30 Elsenar—events at Narvok’s abandoned lair, recalled subsequently by Kasarian due to their mental linkage (24th—25th Day, Moon of Chordosh)

Time—an unbelievable span of time had elapsed since my duel with Narvok. It seemed to me only moments ago that my fateful struggle with the Dark Adept had aroused the Force which had lain dormant in this place since the Elder Days. Once it had lashed out, expelling Narvok through his Gate and rending me in twain, it had sunk back into unreachable somnolence, stranding this wisp of me in a bodiless condition, unable to move or speak. After an immeasurable interval, a woman had intruded into my place of confinement. By the Power of my jewel, I attracted her attention, and obtained her permission to employ a spell to breed a Child of my Mind capable of wielding my jewel to release me at some future time. When she, perforce, departed with the jewel, it was impossible for my ensorcelled remnant to gauge how long I hung suspended in the darkness.

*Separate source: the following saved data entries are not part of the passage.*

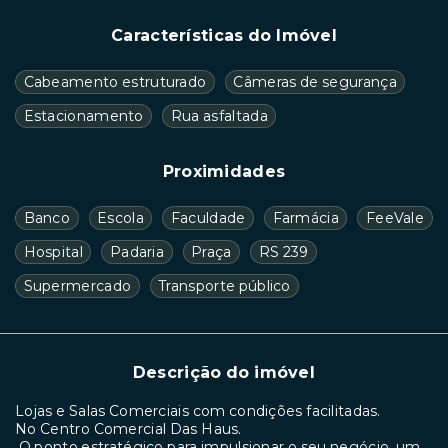
Características do Imóvel
Cabeamento estruturado
Câmeras de segurança
Estacionamento
Rua asfaltada
Proximidades
Banco
Escola
Faculdade
Farmácia
FeeVale
Hospital
Padaria
Praça
RS 239
Supermercado
Transporte público
Descrição do imóvel
Lojas e Salas Comerciais com condições facilitadas.
No Centro Comercial Das Haus.
O ponto estratégico para impulsionar o seu negócio, um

It was not until my mind sensed the approach of my jewel that I roused from my torpor. I was still totally immured, but my awareness waxed as the stone drew ever closer. By the surge of Power, I was alerted when the jewel’s bearer entered the chamber. I hailed my jewel joyfully—as a vital part of my mind, it invigorated me by its closeness, enabling me to assume at least partial visibility. I could not, however, take physical possession of the stone, for I had no substance, no means to touch or be touched. Neither could I speak orally to the young man whose blood called to my blood. But why was his hair stained dark when he was obviously a son of Aliz stock?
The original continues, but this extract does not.